I don't know what you mean, that's certainly not what I thought I'd said - apologies.
There are very few control samples (ie, normal lung tissue from individuals who do not have cancer), but for around 20-25% of the lung tumour samples, there is an associated matched-normal lung sample
Hence, there are more tumour samples for which there isn't a matched-normal sample than there is tumour samples for which there is a matched normal sample
I meant, I referred to this & this, sample names ending in 01 are Tumor and those ending in 11 are Normal. When I went to the data matrix on TCGA for LUAD, there are options like Tumor-matched & Normal-matched. Also, according to this
So I am a bit confused that shouldn't there be equal number of TN & NT when you check the data matrix?
Hi, komal.rathi , if I want analysis the TCGA data talked above for a differential expression test(for paired data), whether the quantity of TN set is too small compared with the NT set for a certain cancer type? Which might lead a deviation to the result.

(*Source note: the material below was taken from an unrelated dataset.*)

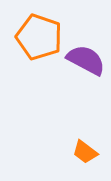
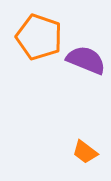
purple semicircle: rotated 6 degrees counterclockwise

Maybe it would be better, if I using the RNASeq data for the normal sample(without any cancer) as the control set for the differential analysis compared with a certain cancer? Will you give me a light where could I get the RNASeq dataset compared with TCGA?
Thanks!
@ komal.rathi
I need to download the RNA-Seq data, only (raw read counts for gene quantification) for Ovarian cancer patients from TCGA. I am not interested in downloading all the cases present in TCGA. I want a considerable number of patients with tumor and its match normal for which I can retrieve the RNA-Seq raw counts . I am bit confused as to what criteria of selection should I do? I have download the 489 cases of OvaCa data from TCGA having the gene expression values but there is no mention of which are for normal and which are for tumor. Can you let me know how I should do it from the portal? Correct me if ma wrong, I should first select TN RNA-Seq data for OV (color code blue), this is will give batch wise RNA-Seq V1 for tumor tissues. Now I should do the NT for finding the expression data of the samples samples of the normal for which I downloaded tumor data right? please share your idea.
ivivek_ngs
I am assuming you have the barcodes, e.g.
TCGA-09-0364-01
, for each of your samples. This is the code table I referred to. The last two digits tell you if it is a tumor or normal sample. I used the TCGA Assembler to first download everything and then extracting out the matched Tumor and Normal samples. When you download from the data matrix, blue is for Matched Tumor sample and yellow is for Matched Normal sample.But I just checked, there is no matched normal sample available for download for Ovarian serous cystadenocarcinoma in TCGA. I went to the data matrix portal, selected RNASeq and RNASeqV2 in Data Type, Level 3 in Data Level, and Tumor - matched & Normal - matched in Tumor/Normal section. It returned only Matched Tumor samples but no matched Normal samples. I guess they are not available for download yet.
@ komal.rathi
Yes I could not find the matched normal samples as well for both RNASeq and RnASeqV2 in the data type for Level 3. It also returned only blue codes which is for matched tumor samples. So I guess it would be not possible for me to get a few patient cohort that might give me matched tumor and normal RNA-Seq data. Will it be helpful to download the clinical data from any other repositories?? Any inputs on that? I have asked a question in another link, if you would like to answer.
ivivek_ngs I am not aware of any other repository but I will try to find it.
Oh, alright! Thanks!
Download-->TCGA-Assembler software
Download-->TCGA-Assembler Manual: http://www.compgenome.org/TCGA-Assembler/documents/TCGA-Assembler%20User%20Manual.pdf
Refer to section--> "ExtractTissueSpecificSamples" on page 27.